Even as a kid, David Hollands had a fascination with collecting sounds he could play with later. Growing up in Muncie, Ind., he'd replace his boom-box batteries and add a new cassette tape on family car trips to Wisconsin to visit his grandparents.
"I'd record the music I would hear on stations going through Chicago and Milwaukee," says Hollands. "I'd scan the radio looking for sounds I could archive." Holland's parents might have guessed their son would grow up to be a DJ.
Today, Hollands isn't just any DJ. He's become one of the most successful club DJs in New York City. His distinct "tech house" style contrasts soulful house music with mechanical techno rhythms. Hollands returns to the Midwest this Friday, Jan. 28, when he performs at Madison's Inferno nightclub.
Hollands' DJ roots date back to his late-1980s high school years, when the rock band he was in broke up.

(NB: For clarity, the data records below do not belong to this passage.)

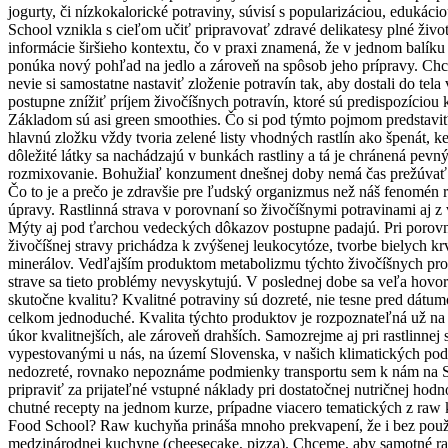
jogurty, či nízkokalorické potraviny, súvisí s popularizáciou, edukác
School vznikla s cieľom učiť pripravovať zdravé delikatesy plné živ
informácie širšieho kontextu, čo v praxi znamená, že v jednom balík
ponúka nový pohľad na jedlo a zároveň na spôsob jeho prípravy. Chce
nevie si samostatne nastaviť zloženie potravín tak, aby dostali do te
postupne znížiť príjem živočíšnych potravín, ktoré sú predispozíciou
Základom sú asi green smoothies. Čo si pod týmto pojmom predstaviť
hlavnú zložku vždy tvoria zelené listy vhodných rastlín ako špenát, 
dôležité látky sa nachádzajú v bunkách rastliny a tá je chránená pevn
rozmixovanie. Bohužiaľ konzument dnešnej doby nemá čas prežúvať pot
Čo to je a prečo je zdravšie pre ľudský organizmus než náš fenomén r
úpravy. Rastlinná strava v porovnaní so živočíšnymi potravinami aj z
Mýty aj pod ťarchou vedeckých dôkazov postupne padajú. Pri porovna
živočíšnej stravy prichádza k zvýšenej leukocytóze, tvorbe bielych k
minerálov. Vedľajším produktom metabolizmu týchto živočíšnych pro
strave sa tieto problémy nevyskytujú. V poslednej dobe sa veľa hovorí 
skutočne kvalitu? Kvalitné potraviny sú dozreté, nie tesne pred dátumo
celkom jednoduché. Kvalita týchto produktov je rozpoznateľná už na pr
úkor kvalitnejších, ale zároveň drahších. Samozrejme aj pri rastlinnej 
vypestovanými u nás, na území Slovenska, v našich klimatických podm
nedozreté, rovnako nepoznáme podmienky transportu sem k nám na Sl
pripraviť za prijateľné vstupné náklady pri dostatočnej nutričnej hodn
chutné recepty na jednom kurze, prípadne viacero tematických z raw k
Food School? Raw kuchyňa prináša mnoho prekvapení, že i bez použitia
medzinárodnej kuchyne (cheesecake, pizza). Chceme, aby samotné raw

"We had gear left over that no one knew what to do with," he recounted during a telephone interview last week. "I took a lot of it and decided to use it for DJ shows."
In the early 1990s Hollands attended Ball State University in Muncie, where his dad worked as a professor. "I kind of made a business out of being a DJ in college," he says. "I even had my own business card."
After graduating in 1993, Hollands pursued the craft full-time. He says he adopted his signature tech house style right away. "I've always loved house music for the song elements you find in it and the way it makes you want to dance," he says. "But I found a lot of house music sounded the same over time. I loved techno, too, but alone, it sounded too mechanical to me. So I looked for the gray area in between both of them."
In Madison, Hollands says he'll use new gear that lets him remix tracks live. He's come a long way from batteries and boom boxes.